Development Lab

Printing plastics in Pune

Jessica Fujimori, Global MIT

When Sidhant Pai '14 was growing up in Pune, India, garbage was rarely on his mind. But that changed when Pai returned to his community the summer after his junior year at MIT.

Pai was working with MIT's Development Lab (D-Lab), doing some ground research in India. While he was there, his mother — a journalist who writes about social and environmental issues — introduced him to the waste picker community.

Waste pickers comb through trash, separating plastic from organic waste. For their efforts, they earn only 15 to 18 rupees (25 to 30 cents) per kilogram of waste. Though Pai had lived in the area his whole life and knew of the waste pickers, he had never seen them work. "When you go to the dump, you realize the conditions they work in are just atrocious," he says. "You also realize how important their work is; that's where all the waste management happens. If they weren't around, we wouldn't be recycling a lot of the stuff that we recycle."

Yet for all their labor, a waste picker would earn on average less than a dollar a day.
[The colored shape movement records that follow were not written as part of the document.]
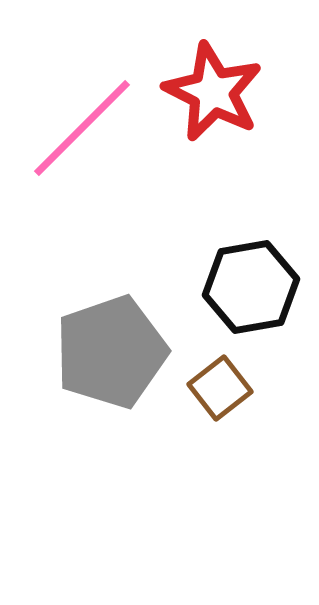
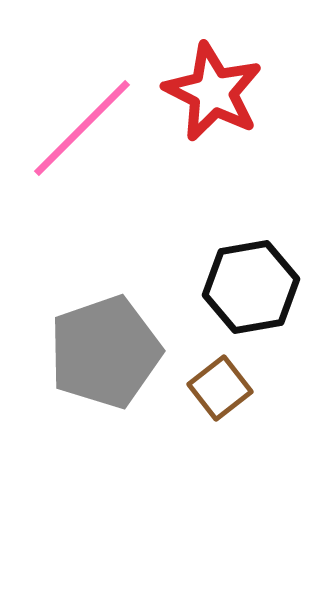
gray pentagon: moved 6 px left
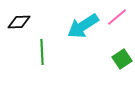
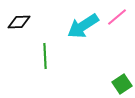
green line: moved 3 px right, 4 px down
green square: moved 25 px down
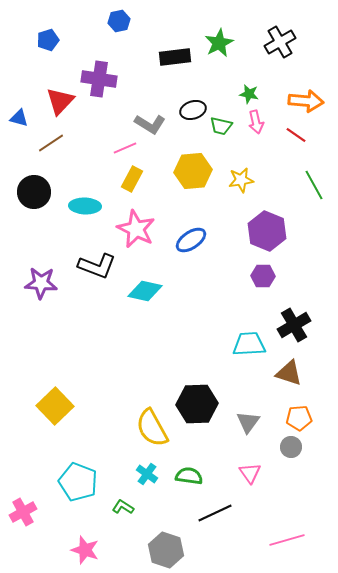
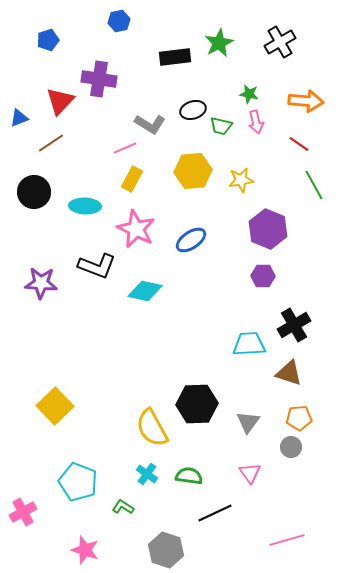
blue triangle at (19, 118): rotated 36 degrees counterclockwise
red line at (296, 135): moved 3 px right, 9 px down
purple hexagon at (267, 231): moved 1 px right, 2 px up
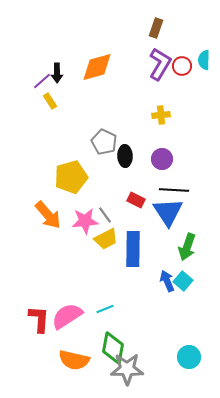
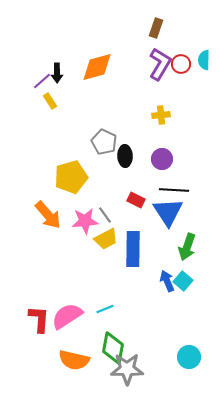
red circle: moved 1 px left, 2 px up
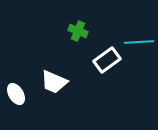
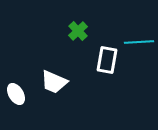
green cross: rotated 24 degrees clockwise
white rectangle: rotated 44 degrees counterclockwise
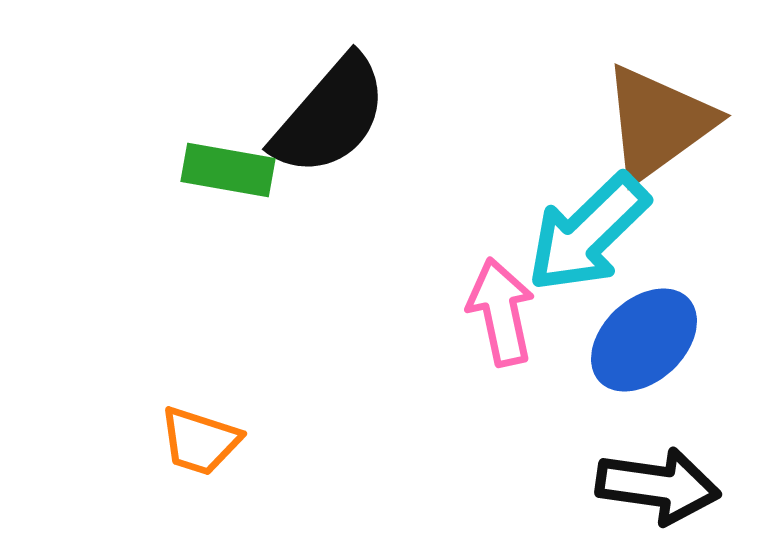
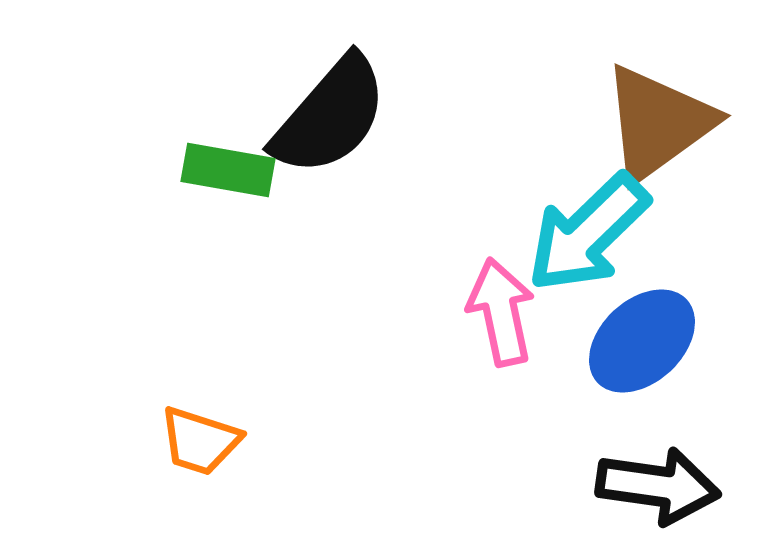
blue ellipse: moved 2 px left, 1 px down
The pickers are also often stigmatized for their work and their lower status. "They weren't being compensated fairly, either financially or socially," Pai says.

The problem, he realized, was that the material the waste pickers collected sold for little money. "Regardless of how many hours of work they put into collecting the plastic, at the end of the day, the plastic didn't have very high market value," Pai says. "There needed to be a way to add value to the plastic."

Luckily, Pai had the beginnings of a solution already — in his basement. "At that time, my dad was getting into 3D printing just as a hobby, and I was helping him build a 3D printer in our basement," he says.

One day, the two began discussing 3D printer filament — the plastic material. Wondering if filament made from recycled materials was available, Pai did some research online and quickly realized that there was not. "We wondered if that could be the way to add value to the plastic — by converting it to filament, and selling the filament," he says.

A few hundred dollars and a couple of months later, Pai had a rudimentary working prototype. Pai, his parents, and a fellow MIT student, Katie Spies '14, began working with a waste pickers collective called SWaCH (Solid Waste Collection and Handling; the acronym means "clean" in Hindi) to improve the technology and start using it to process plastic waste into 3D printing filament.

There was a long way to go, though. "We were just a fledgling with a barely working prototype," Pai says. Throughout their senior year at MIT, Pai and Spies worked to develop the technology further, garner funding, and create a business plan. With the support of the D-Lab Scale-Ups Program, a fellowship from the MIT Legatum Center, and the IDEAS Competition at MIT, as well as an Echoing Green fellowship, they soon launched Protoprint.

Now, the company is in its pilot phase, iterating and improving the technology — two machines they call FlakerBot and ReFilBot — to produce higher-quality filament. They set up "Filament Labs" near dumps and train waste pickers to use their machines to process waste plastic into filament. Protoprint then buys the filament for nearly 15 times more than what the pickers can get for unprocessed plastic.

As a civil and environmental engineering major at MIT, Pai solved plenty of problems. But, he says, this one is not just closer to his home, but also to his heart. "It's particularly satisfying to solve a problem for a community that is otherwise very enterprising and hardworking but just lacks access to the resources to get themselves out of poverty," Pai says. "That really does describe the waste picker community."